This is a lesson in bad use of imagery to get a point across. Ford and its engineering and design team and assembly workers who put together the Ford Fiesta ST must have been quite excited to get the call today from Car and Driver that the Ford Fiesta ST made their 10Best list for 2014 model year.
Surely they must have imagined their little Fiesta all dolled up by Car and Driver's expert car photographers looking all glamorous, and ready to take on the world. So, I am sure everyone associated with the production of the Fiesta ST must have rushed over to Car and Driver to see the glamor shots and read the article about their baby.
When they actually saw the picture at the top of the article about their baby, well they must have felt victims of Ashton Kushner's Punk'd.
The photo at the top of the article discussing the Fiesta's placement in Car and Driver's 10Best for the 2014 model year isn't a bad photograph. In fact, I like the photograph. It's just that it belongs at an exhibit honoring auto mechanics not as a photo honoring the car that hundreds of engineers, designers, and assembly line workers who put in years of har work to produce.
The image contains a Fiesta ST alright. But the ST is surrounded by auto mechanics, is sitting up on blocks, and is stripped of most of its innards. It's an image that recalls an old dig at Ford.
"What does Ford stand for?"
"Found On the Road Dead."
Are you serious? The other nine cars that were honored were dutifully portrayed in glitzy photography showing off their best looks. In this regard, the award for Ford goes from an honor to a cruel prank.
I remember Leslie Stahl telling a story about a piece she did for sixty minutes on the Reagan administration. I can't recall now what that piece was about, but from Stahl's telling it was meant to be a scathing criticism of Reagan's policies. Instead, she got a call from someone on the Reagan team, I believe he was Reagan's campaign manager. Instead of getting chewed out by the him, Stahl was thanked. Why?

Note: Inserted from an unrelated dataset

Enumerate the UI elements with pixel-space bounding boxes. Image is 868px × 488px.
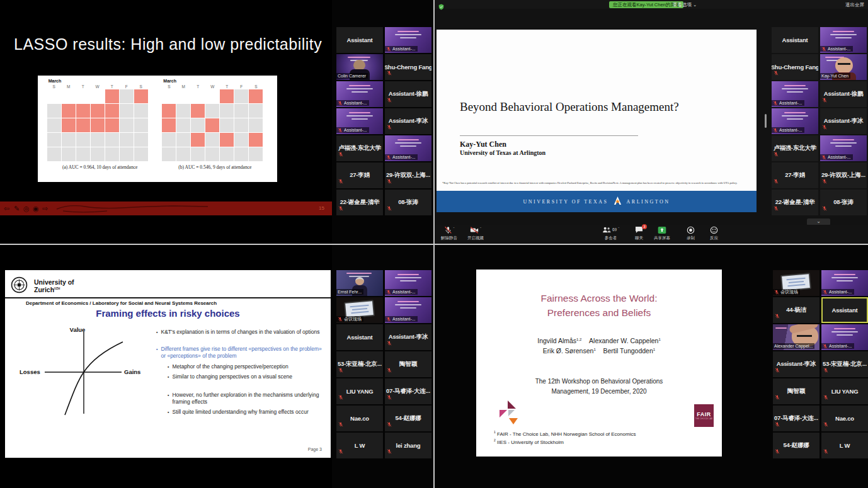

It is a lesson in imagery. The Reagan team member thanked Stahl for the images she used in the piece. She used images of Reagan in very presidential situations, with the military, for example, in front of a flag, and other great presidential photo ops. The images, he told her, would stick with the audience more than the story itself. That's the power of images. It's why presidents and their team work so hard to control their image, to always have them at their best when in front of a camera.
It seems by now every journalist should understand the power of images. Journalists who work so closely with the best photographers should know this lesson even better. So, it makes you wonder, why did Car and Driver use the image of a broke down and stripped down Fiesta ST with one mechanic hovering over it and another on a creeper working under it? It's enough to make you think that their decision was controversial and this image was chosen to appease the dissenters.
Perhaps not.
But that's the kind of question this image will always raise. And it is unfair to the people behind the production of the vehicle supposedly being honored.